« La belle-mère » de Sally Hepworth

Edition L’Archipel 360 pages 20/08/2020

Une belle-mère, sacré sujet de discussion, adorée ou détestée, parfois moquée, … En tout cas elle est rarement absente des pensées d’un couple.

Sally Hepworth, auteure australienne en a fait le thème principal pour ce roman à suspense. En effet Diana (la belle-mère) et Lucy (La belle-fille) sont les personnages centraux de ce récit, ou plutôt la relation qui les lie en est le principal moteur. Et cette relation évoluera au cours de leur vie.

Ce roman va en remontant le temps. On y apprend le décès de Diana, un suicide apparent mais qui sera traité par les inspecteurs en charge de l’histoire comme un homicide. Nous serons donc transportés à travers le temps du passé de Diana à la rencontre avec Lucy, nous verrons les conséquences de ce décès pour les enfants et leur avenir.

Chaque chapitre est écrit à la première personne et ce mode de narration nous rapproche beaucoup des personnages. Pour chacun d’entre eux, nous n’arrivons pas vraiment à les aimer ou les détester totalement à l’image de Diana donc belle-mère parfois exécrable mais merveilleuse grand-mère et une femme qui donne de son temps pour les réfugiés. En fait, ces personnages sont à l’image de beaucoup d’entre nous multi-faces.

J’ai vraiment bien aimé cette lecture même si on peut relever quelques longueurs surtout pour cette galerie de personnages. L’intrigue quant à elle, s’il paraît simple au départ, se complexifie et son dénouement vous surprendra.

« Victime 55 » de James Delargy

Voilà longtemps qu’en matière de thriller, je n’avais pas fait d’infidélité à nos chers auteurs français.
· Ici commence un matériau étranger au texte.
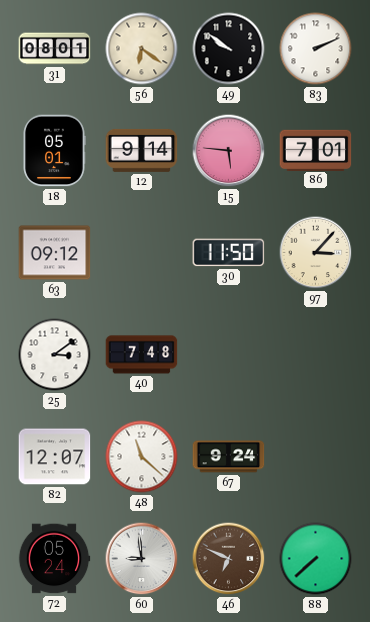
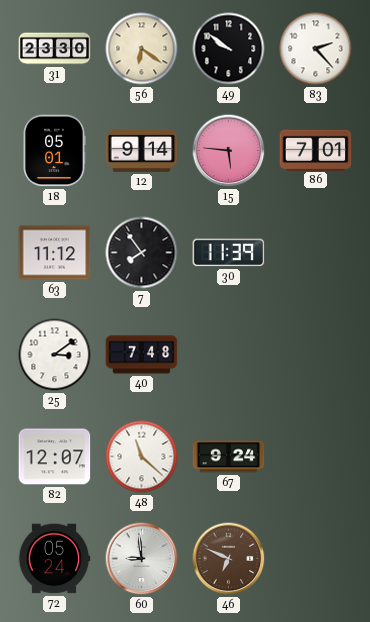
31: 08:01 -> 23:30
83: 2:11 -> 2:23
63: 09:12 -> 11:12
7: none -> 7:54
30: 11:50 -> 11:39
97: 3:07 -> none
88: 7:38 -> none
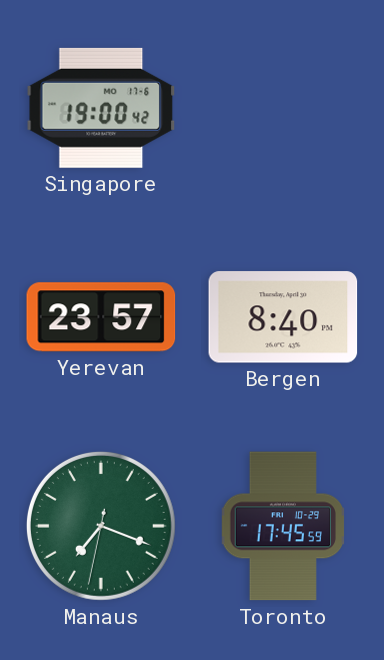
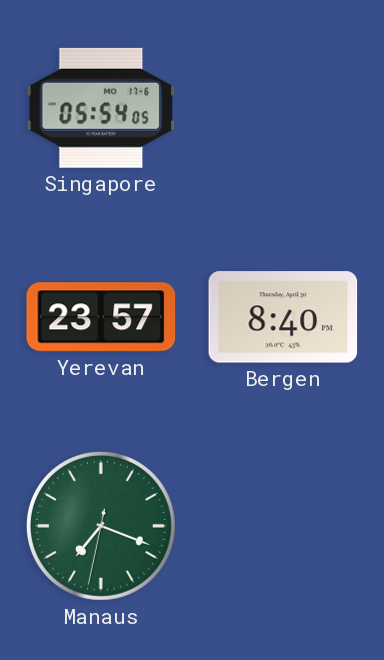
Singapore: 19:00 -> 05:54
Toronto: 17:45 -> none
C’est chose faite avec ce thriller australien écrit par un auteur irlandais James Delargy, qui signe ici son premier roman.

Si sur la forme, il reprend beaucoup des codes de ce genre littéraire (tueur en série, meurtres très nombreux, suspens, rebondissements, …), la bourgade australienne dans laquelle se déroule l’histoire, nous apporte une touche d’originalité mais, c’est surtout avec le démarrage de cette histoire que l’auteur fait fort, il nous amène à rencontrer Gabriel et Heath qui tous deux se disent la victime 55 de l’autre en racontant au détail près le même récit. Qui est victime ? Qui est bourreau ? et qui sont les 54 autres victimes ?

Chandler, le jeune chef de la police locale, perdu comme nous face à ces deux « victimes » devra pour épauler son équipe faire appel à Mitch son supérieur en poste dans la plus grosse ville du secteur à environ deux heures de routes, avec lequel il partage un peu plus qu’un passé.

J’ai vraiment apprécié ce livre, même si, un peu comme je trouve, dans les romans d’Harlan Coben par exemple, l’auteur ne prend pas beaucoup de risques et nous déroule une histoire bien ficelée parcourue de quelques passages un peu longuets.

Merci à HarperCollins France et à NetGalley pour l’envoi de ce service presse.